Criminal Record Expungement

 If you have ever been convicted of a crime, then chances are good that you're wondering how criminal record expungement can help you. The truth is that expunging your criminal convictions can really help you, although it might not happen as quickly as you had hoped. Before you start thinking about expunging your convictions, however, you need to learn more about the process.

In order for you to actually be eligible to use expungement to get rid of your criminal conviction, you will first need to decide whether or not you are actually guilty of the crime. This is probably the most important part of the entire process, so you might want to put off expunging your convictions until after the case has been finished. It's important to find out if your conviction was actually a guilty verdict, since even a guilty verdict will require you to be given some sort of punishment. In the event you have been found guilty, it's important to know that it is possible to get a free public defender if necessary.

Once you've decided whether or not you can actually get an expungement on your criminal conviction, it's time to decide if your conviction was actually a guilty verdict. There is only one way to really know this, and it will be included in the information that you received when you initially were arrested and charged with a crime.
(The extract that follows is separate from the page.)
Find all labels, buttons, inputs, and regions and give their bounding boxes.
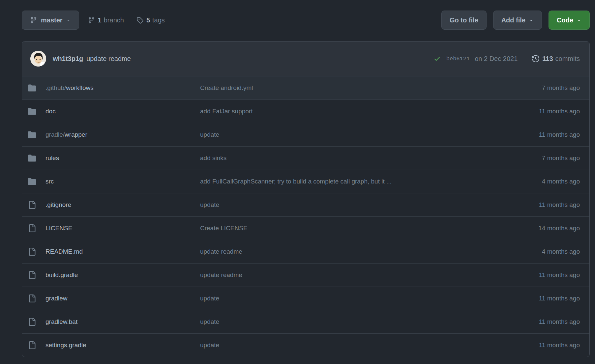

In the event that you had an open court date and the prosecution failed to present any evidence that you had committed the crime, then your conviction will remain on your record.

If you have decided that your criminal record has been expunged, you may still want to look into using expungement as a way of getting a fresh start. If you already have a clean record and no other charges against you, then you might be able to move forward with your life and resume life in a normal fashion. However, if you have criminal convictions and are currently facing jail time or a civil suit for discrimination, then you will definitely need to think about using expungement in order to ensure that you do not have any negative repercussions.

Expunging your records does take a little work, but it's not something that is impossible. Even if it seems like a complicated process, the fact that it will be taken off your permanent record ensures that you won't be able to apply for jobs that require a lot of credit, such as banks or credit unions. While it's true that your criminal conviction is now off of your record, you will also be allowed to apply for jobs after expunging your record, so long as you have a clean record as well.

Once you know that you can have expunged done to your record, the next step is determining how you should go about expunging your records. This is where things begin to get a little tricky, because there are many different ways in which you can choose to get your records expunged.

You can choose to hire a lawyer to handle the process for you, and this is often the most cost-efficient way to expunge your records, but you will most likely have to hire a lawyer for every single part of the process. This is because lawyers can represent you in court, help you with the paperwork, and provide legal representation for you when you go to court.

If you don't have one, then you will be able to try to get an attorney that specializes in expunging your records on your own. Unfortunately, this will be more expensive than hiring a lawyer, but it also gives you the advantage of not having to pay a large bill. If you have a steady income, then this option may be a good one for you.

You can contact top attorney firms in Boston

Toland Law, LLC

236 Commercial St #100 Boston, MA 02109

(781) 819-3647

https://www.paultolandlaw.com/

https://maps.google.com/maps?cid=11367066385550997795


Expungement is a process by which a record, or a portion thereof, is officially erased or removed after the defendant is not convicted. Criminal record expungement requests are heard by circuit courts, and, under certain conditions, by the general district courts.